** INSTRUCTIONS TO FOLLOW **
Using the data below, show every line where the word "Новосибирск" occurs.

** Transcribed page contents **
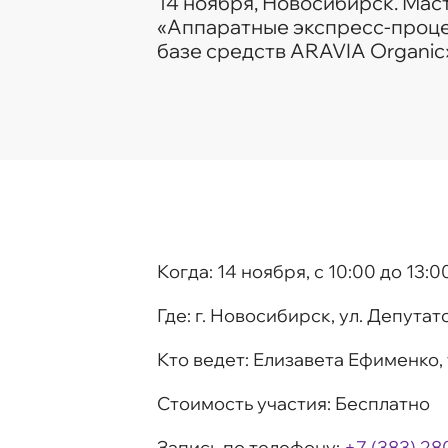
14 ноября, Новосибирск. Мас
«Аппаратные экспресс-проце
базе средств ARAVIA Organic
Когда:
14 ноября, с 10:00 до 13:0
Где:
г. Новосибирск, ул. Депутатс
Кто ведет:
Елизавета Ефименко,
Стоимость участия:
Бесплатно
Запись по телефону:
+7 (383) 28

** FINAL ANSWER **
14 ноября, Новосибирск. Мас
г. Новосибирск, ул. Депутатс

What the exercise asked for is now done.